His first poem to attract attention, "The Old Sergeant," was published anonymously as the "carrier's New Year's address" of the LOUISVILLE JOURNAL on Jan. 1, 1863. It was supposed to have been based on fact, one of the characters being a New Albany man. It was said to have appealed to Abraham Lincoln: certainly Oliver Wendell Holmes approved it, read it frequently in his wartime lectures, and made continued efforts to locate the author.

In 1863 Willson married Elizabeth Conwell Smith of Laurel, Ind., a twenty-one-year-old student in De Pauw College for Women at New Albany , and the two moved to Cambridge, Mass., purchasing a house near that of James Russell Lowell.
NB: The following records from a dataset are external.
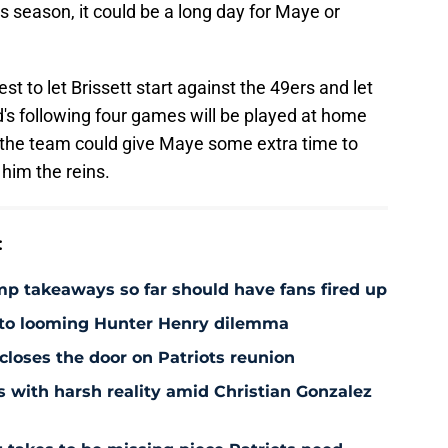
s season, it could be a long day for Maye or
est to let Brissett start against the 49ers and let
's following four games will be played at home
the team could give Maye some extra time to
 him the reins.
:
amp takeaways so far should have fans fired up
 to looming Hunter Henry dilemma
 closes the door on Patriots reunion
s with harsh reality amid Christian Gonzalez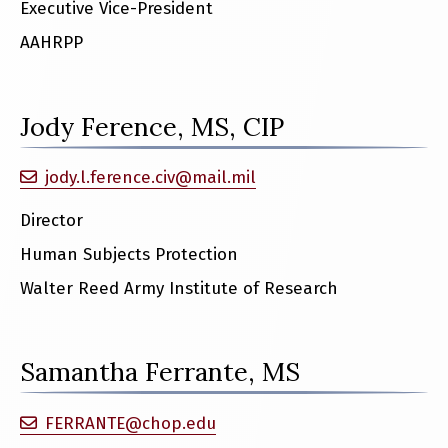
Executive Vice-President
AAHRPP
Jody Ference, MS, CIP
jody.l.ference.civ@mail.mil
Director
Human Subjects Protection
Walter Reed Army Institute of Research
Samantha Ferrante, MS
FERRANTE@chop.edu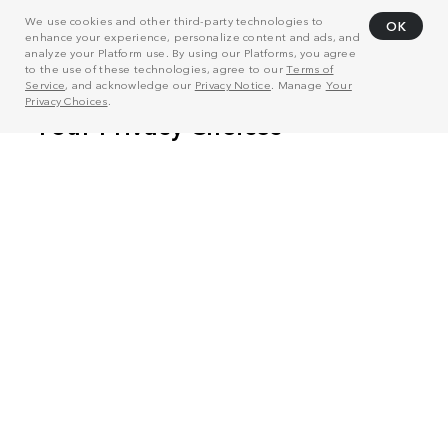
We use cookies and other third-party technologies to
OK
enhance your experience, personalize content and ads, and
analyze your Platform use. By using our Platforms, you agree
to the use of these technologies, agree to our
Terms of
Service
, and acknowledge our
Privacy Notice
. Manage
Your
Privacy Choices
.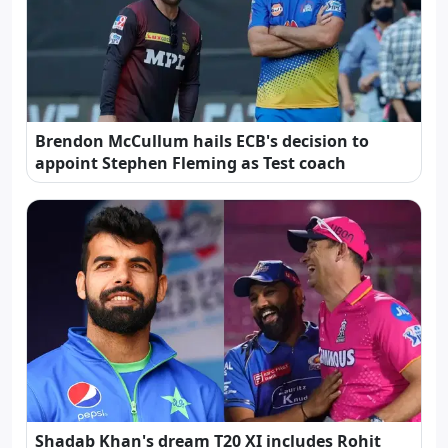
Brendon McCullum hails ECB's decision to
appoint Stephen Fleming as Test coach
Shadab Khan's dream T20 XI includes Rohit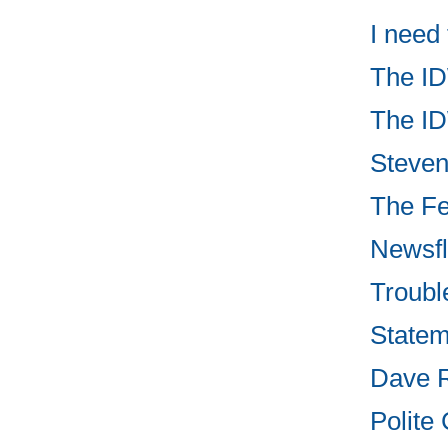
I need
The ID
The ID
Steven 
The Fed
Newsfl
Troubl
Statem
Dave R
Polite 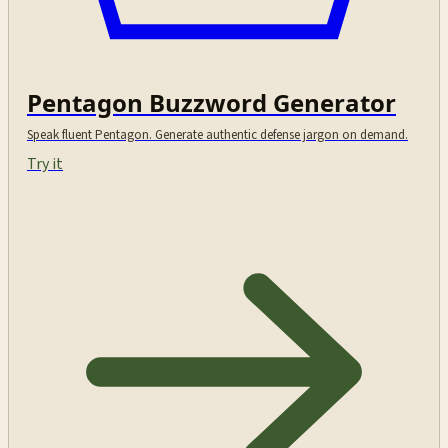
Pentagon Buzzword Generator
Speak fluent Pentagon. Generate authentic defense jargon on demand.
Try it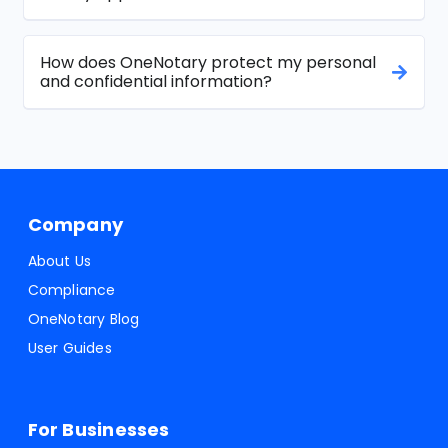
How does OneNotary protect my personal
and confidential information?
Company
About Us
Compliance
OneNotary Blog
User Guides
For Businesses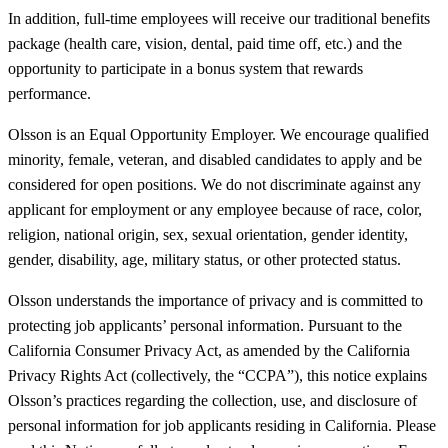
In addition, full-time employees will receive our traditional benefits
package (health care, vision, dental, paid time off, etc.) and the
opportunity to participate in a bonus system that rewards
performance.
Olsson is an Equal Opportunity Employer. We encourage qualified
minority, female, veteran, and disabled candidates to apply and be
considered for open positions. We do not discriminate against any
applicant for employment or any employee because of race, color,
religion, national origin, sex, sexual orientation, gender identity,
gender, disability, age, military status, or other protected status.
Olsson understands the importance of privacy and is committed to
protecting job applicants’ personal information. Pursuant to the
California Consumer Privacy Act, as amended by the California
Privacy Rights Act (collectively, the “CCPA”), this notice explains
Olsson’s practices regarding the collection, use, and disclosure of
personal information for job applicants residing in California. Please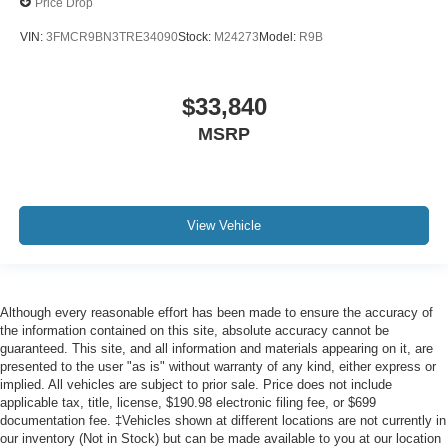
Price Drop
VIN:
3FMCR9BN3TRE34090
Stock:
M24273
Model:
R9B
$33,840
MSRP
View Vehicle
Although every reasonable effort has been made to ensure the accuracy of
the information contained on this site, absolute accuracy cannot be
guaranteed. This site, and all information and materials appearing on it, are
presented to the user "as is" without warranty of any kind, either express or
implied. All vehicles are subject to prior sale. Price does not include
applicable tax, title, license, $190.98 electronic filing fee, or $699
documentation fee. ‡Vehicles shown at different locations are not currently in
our inventory (Not in Stock) but can be made available to you at our location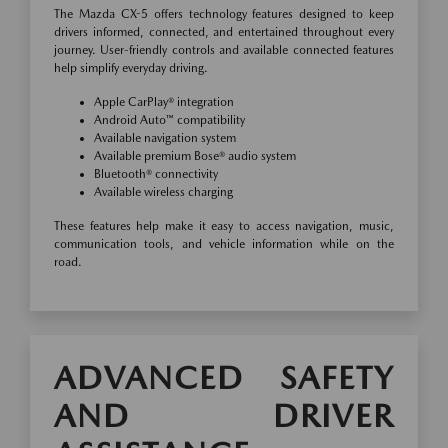
The Mazda CX-5 offers technology features designed to keep
drivers informed, connected, and entertained throughout every
journey. User-friendly controls and available connected features
help simplify everyday driving.
Apple CarPlay® integration
Android Auto™ compatibility
Available navigation system
Available premium Bose® audio system
Bluetooth® connectivity
Available wireless charging
These features help make it easy to access navigation, music,
communication tools, and vehicle information while on the
road.
ADVANCED SAFETY
AND DRIVER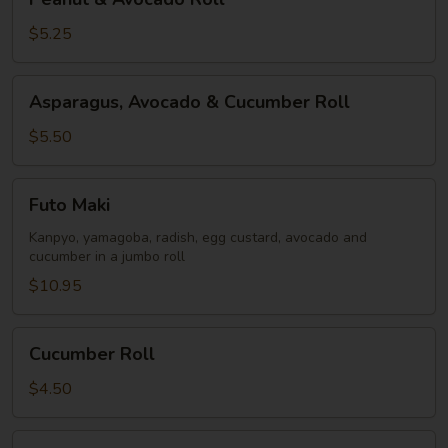
&
Avocado
$5.25
Roll
Asparagus,
Asparagus, Avocado & Cucumber Roll
Avocado
&
$5.50
Cucumber
Roll
Futo
Futo Maki
Maki
Kanpyo, yamagoba, radish, egg custard, avocado and
cucumber in a jumbo roll
$10.95
Cucumber
Cucumber Roll
Roll
$4.50
Oshinko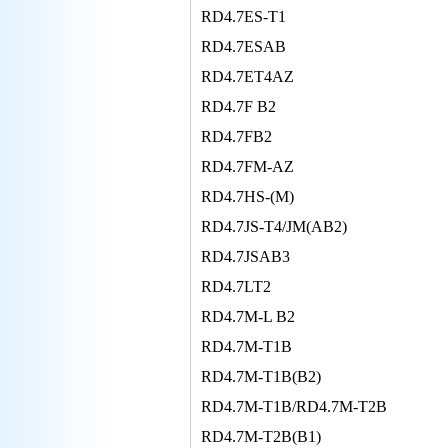
RD4.7ES-T1
RD4.7ESAB
RD4.7ET4AZ
RD4.7F B2
RD4.7FB2
RD4.7FM-AZ
RD4.7HS-(M)
RD4.7JS-T4/JM(AB2)
RD4.7JSAB3
RD4.7LT2
RD4.7M-L B2
RD4.7M-T1B
RD4.7M-T1B(B2)
RD4.7M-T1B/RD4.7M-T2B
RD4.7M-T2B(B1)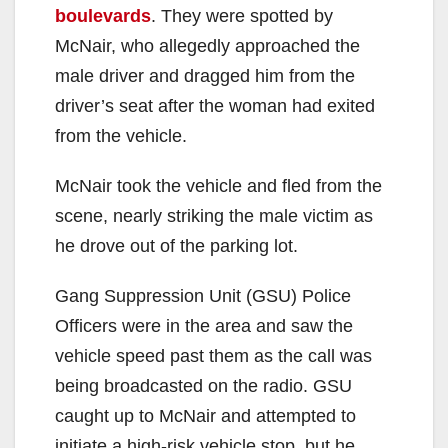
boulevards
. They were spotted by
McNair, who allegedly approached the
male driver and dragged him from the
driver’s seat after the woman had exited
from the vehicle.
McNair took the vehicle and fled from the
scene, nearly striking the male victim as
he drove out of the parking lot.
Gang Suppression Unit (GSU) Police
Officers were in the area and saw the
vehicle speed past them as the call was
being broadcasted on the radio. GSU
caught up to McNair and attempted to
initiate a high-risk vehicle stop, but he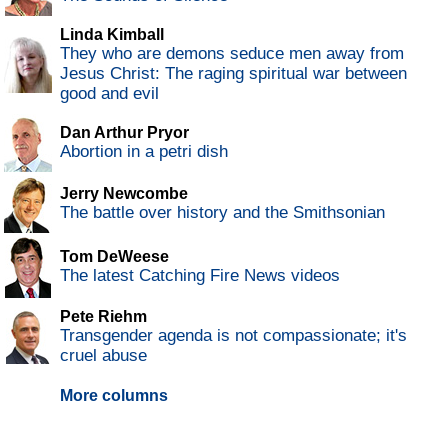
Linda Kimball
They who are demons seduce men away from
Jesus Christ: The raging spiritual war between
good and evil
Dan Arthur Pryor
Abortion in a petri dish
Jerry Newcombe
The battle over history and the Smithsonian
Tom DeWeese
The latest Catching Fire News videos
Pete Riehm
Transgender agenda is not compassionate; it's
cruel abuse
More columns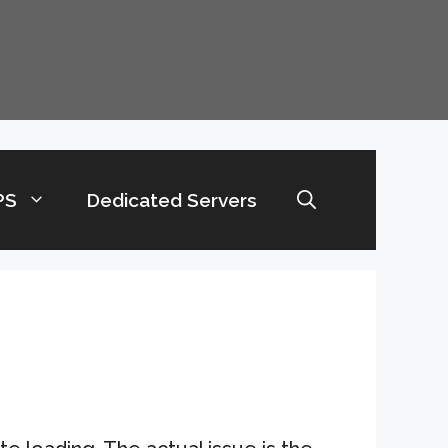
PS
Dedicated Servers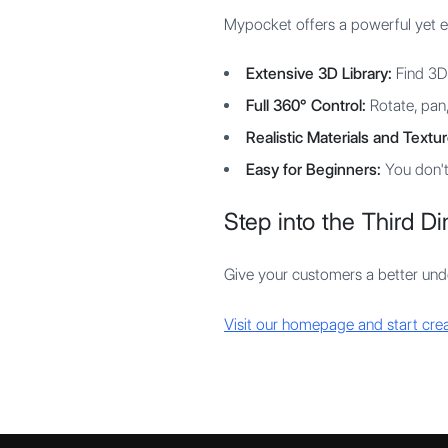
Mypocket offers a powerful yet 
Extensive 3D Library:
Find 3D 
Full 360° Control:
Rotate, pan,
Realistic Materials and Textur
Easy for Beginners:
You don't
Step into the Third D
Give your customers a better un
Visit our homepage and start cr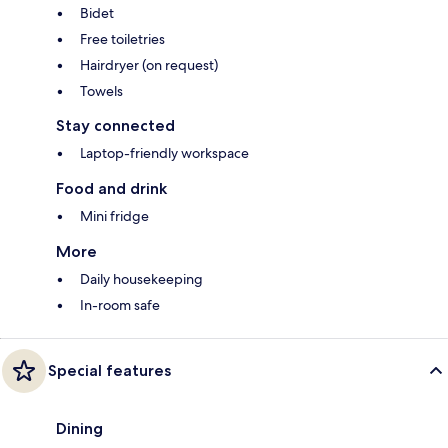
Bidet
Free toiletries
Hairdryer (on request)
Towels
Stay connected
Laptop-friendly workspace
Food and drink
Mini fridge
More
Daily housekeeping
In-room safe
Special features
Dining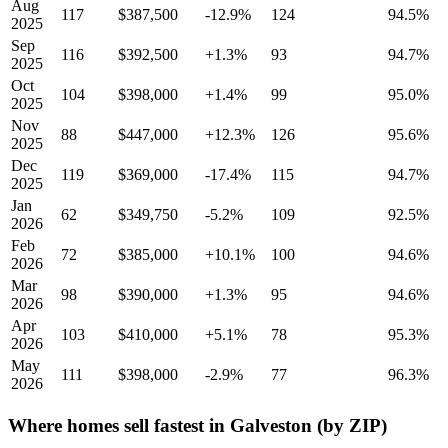
Aug
117
$387,500
-12.9%
124
94.5%
2025
Sep
116
$392,500
+1.3%
93
94.7%
2025
Oct
104
$398,000
+1.4%
99
95.0%
2025
Nov
88
$447,000
+12.3%
126
95.6%
2025
Dec
119
$369,000
-17.4%
115
94.7%
2025
Jan
62
$349,750
-5.2%
109
92.5%
2026
Feb
72
$385,000
+10.1%
100
94.6%
2026
Mar
98
$390,000
+1.3%
95
94.6%
2026
Apr
103
$410,000
+5.1%
78
95.3%
2026
May
111
$398,000
-2.9%
77
96.3%
2026
Where homes sell fastest in Galveston (by ZIP)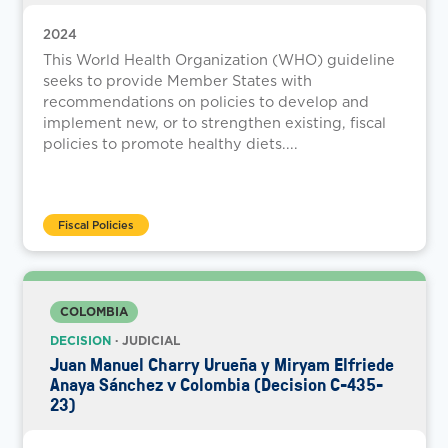
2024
This World Health Organization (WHO) guideline
seeks to provide Member States with
recommendations on policies to develop and
implement new, or to strengthen existing, fiscal
policies to promote healthy diets....
Fiscal Policies
COLOMBIA
DECISION
· JUDICIAL
Juan Manuel Charry Urueña y Miryam Elfriede
Anaya Sánchez v Colombia (Decision C-435-
23)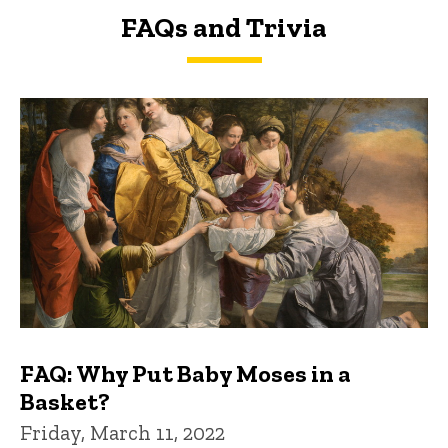
FAQs and Trivia
FAQs and Trivia
FAQ: Why Put Baby Moses in a
Basket?
Friday, March 11, 2022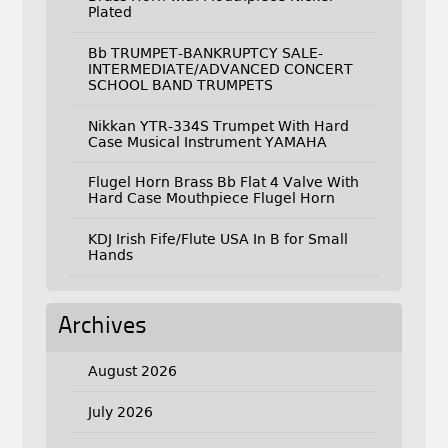
Plated
Bb TRUMPET-BANKRUPTCY SALE-
INTERMEDIATE/ADVANCED CONCERT
SCHOOL BAND TRUMPETS
Nikkan YTR-334S Trumpet With Hard
Case Musical Instrument YAMAHA
Flugel Horn Brass Bb Flat 4 Valve With
Hard Case Mouthpiece Flugel Horn
KDJ Irish Fife/Flute USA In B for Small
Hands
Archives
August 2026
July 2026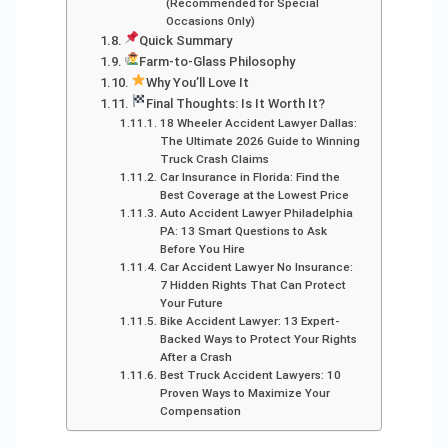
(Recommended for Special
Occasions Only)
Quick Summary
Farm-to-Glass Philosophy
Why You’ll Love It
Final Thoughts: Is It Worth It?
18 Wheeler Accident Lawyer Dallas:
The Ultimate 2026 Guide to Winning
Truck Crash Claims
Car Insurance in Florida: Find the
Best Coverage at the Lowest Price
Auto Accident Lawyer Philadelphia
PA: 13 Smart Questions to Ask
Before You Hire
Car Accident Lawyer No Insurance:
7 Hidden Rights That Can Protect
Your Future
Bike Accident Lawyer: 13 Expert-
Backed Ways to Protect Your Rights
After a Crash
Best Truck Accident Lawyers: 10
Proven Ways to Maximize Your
Compensation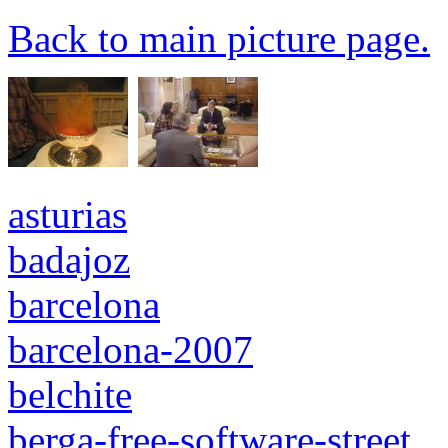
Back to main picture page.
asturias
badajoz
barcelona
barcelona-2007
belchite
berga-free-software-street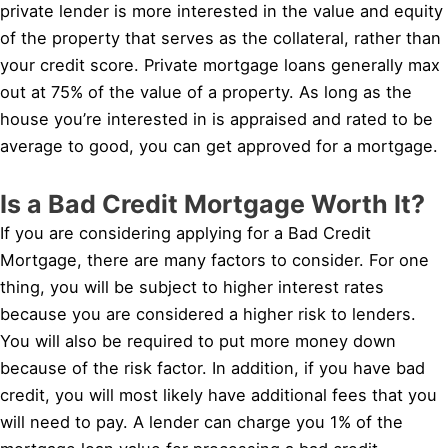
private lender is more interested in the value and equity
of the property that serves as the collateral, rather than
your credit score. Private mortgage loans generally max
out at 75% of the value of a property. As long as the
house you’re interested in is appraised and rated to be
average to good, you can get approved for a mortgage.
Is a Bad Credit Mortgage Worth It?
If you are considering applying for a Bad Credit
Mortgage, there are many factors to consider. For one
thing, you will be subject to higher interest rates
because you are considered a higher risk to lenders.
You will also be required to put more money down
because of the risk factor. In addition, if you have bad
credit, you will most likely have additional fees that you
will need to pay. A lender can charge you 1% of the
Elizabeth Willson died the next year, leaving a few poems of her own page: 342[View Page 342] which her husband printed privately a year or two later.

Willson remained in Cambridge until 1866, but he made no effort to become acquainted with Lowell, Holmes, or the other New England literateurs who were his neighbors. Before he left, however, they found him out, and after his death Holmes wrote of him: "He came amongst us as softly and silently as a bird drops into his nest. His striking personal appearance had attracted the attention of the scholars and poets who were his neighbors, long before they heard his name or condition. It was impossible to pass without noticing the tall and dark young man with long curled locks, and large, dreamy, almond-shaped eyes …"

In the autumn of 1866 he suffered a recurrence of his old illness–evidently tuberculosis. He recovered somewhat for a few weeks but died in Alfred, N. Y., on Feb. 2, 1867, and was buried beside his wife at Laurel, Ind.

Information from Piatt, John James–"An Ohio Valley Poet" in The Hesperian Tree, 1900, and Nicholson–The Hoosiers.